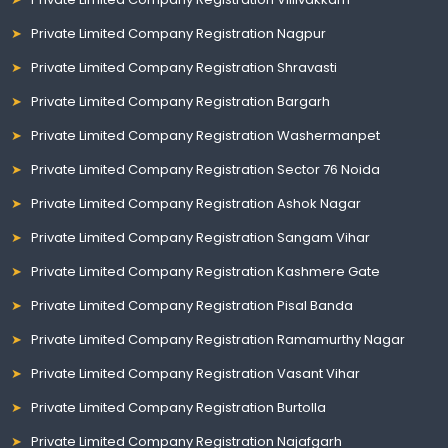
Private Limited Company Registration Nagpur
Private Limited Company Registration Shravasti
Private Limited Company Registration Bargarh
Private Limited Company Registration Washermanpet
Private Limited Company Registration Sector 76 Noida
Private Limited Company Registration Ashok Nagar
Private Limited Company Registration Sangam Vihar
Private Limited Company Registration Kashmere Gate
Private Limited Company Registration Pisal Banda
Private Limited Company Registration Ramamurthy Nagar
Private Limited Company Registration Vasant Vihar
Private Limited Company Registration Burtolla
Private Limited Company Registration Najafgarh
————
#### Problem to work on:
Identify the lines in the entries that hold "Vihar" and return each one.

#### Answer:
Private Limited Company Registration Sangam Vihar
Private Limited Company Registration Vasant Vihar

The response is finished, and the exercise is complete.